# TASK DESCRIPTION:
Retype all entries exactly, skipping pictures.

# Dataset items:
· · ·

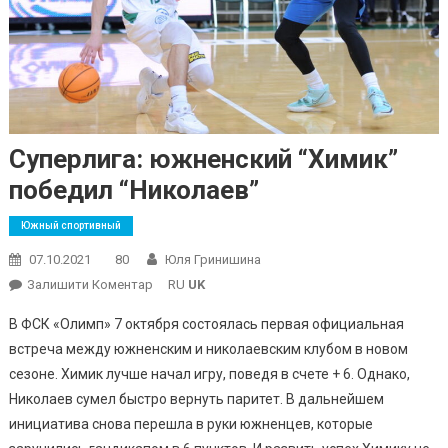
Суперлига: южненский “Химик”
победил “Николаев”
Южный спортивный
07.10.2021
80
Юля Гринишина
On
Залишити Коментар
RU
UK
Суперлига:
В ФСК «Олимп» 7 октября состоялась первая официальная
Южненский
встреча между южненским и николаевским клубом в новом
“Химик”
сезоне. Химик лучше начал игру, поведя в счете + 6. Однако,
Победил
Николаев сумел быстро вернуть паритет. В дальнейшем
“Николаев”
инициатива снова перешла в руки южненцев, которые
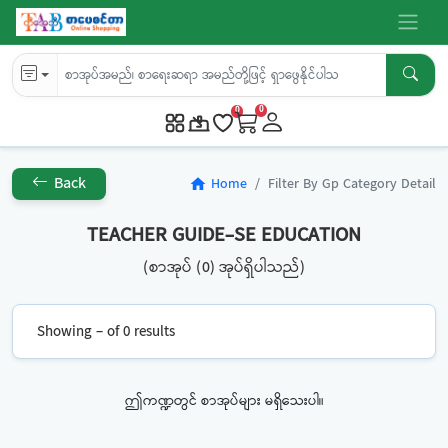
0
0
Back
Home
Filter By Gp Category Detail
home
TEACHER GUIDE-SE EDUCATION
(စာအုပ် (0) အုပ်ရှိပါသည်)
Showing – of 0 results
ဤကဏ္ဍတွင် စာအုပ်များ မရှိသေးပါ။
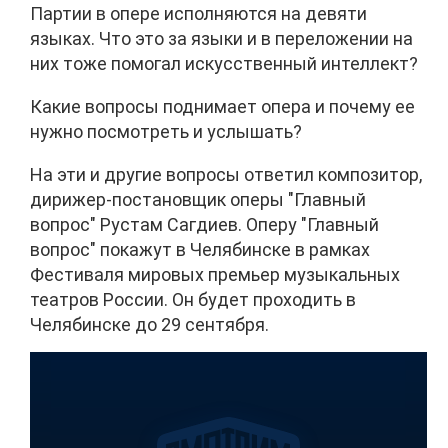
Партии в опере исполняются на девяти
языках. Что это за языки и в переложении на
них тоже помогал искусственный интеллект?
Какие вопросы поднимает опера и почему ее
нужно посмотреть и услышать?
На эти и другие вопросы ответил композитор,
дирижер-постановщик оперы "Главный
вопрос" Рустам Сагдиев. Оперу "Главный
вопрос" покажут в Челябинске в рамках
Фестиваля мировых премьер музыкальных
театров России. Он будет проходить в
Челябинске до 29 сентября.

· · ·

# COMPLETED EXERCISE:
Суперлига: южненский “Химик”
победил “Николаев”
Южный спортивный
07.10.2021
80
Юля Гринишина
On
Залишити Коментар
RU
UK
Суперлига:
В ФСК «Олимп» 7 октября состоялась первая официальная
Южненский
встреча между южненским и николаевским клубом в новом
“Химик”
сезоне. Химик лучше начал игру, поведя в счете + 6. Однако,
Победил
Николаев сумел быстро вернуть паритет. В дальнейшем
“Николаев”
инициатива снова перешла в руки южненцев, которые
0
0
Back
Home
Filter By Gp Category Detail
home
TEACHER GUIDE-SE EDUCATION
(စာအုပ် (0) အုပ်ရှိပါသည်)
Showing – of 0 results
ဤကဏ္ဍတွင် စာအုပ်များ မရှိသေးပါ။
Партии в опере исполняются на девяти
языках. Что это за языки и в переложении на
них тоже помогал искусственный интеллект?
Какие вопросы поднимает опера и почему ее
нужно посмотреть и услышать?
На эти и другие вопросы ответил композитор,
дирижер-постановщик оперы "Главный
вопрос" Рустам Сагдиев. Оперу "Главный
вопрос" покажут в Челябинске в рамках
Фестиваля мировых премьер музыкальных
театров России. Он будет проходить в
Челябинске до 29 сентября.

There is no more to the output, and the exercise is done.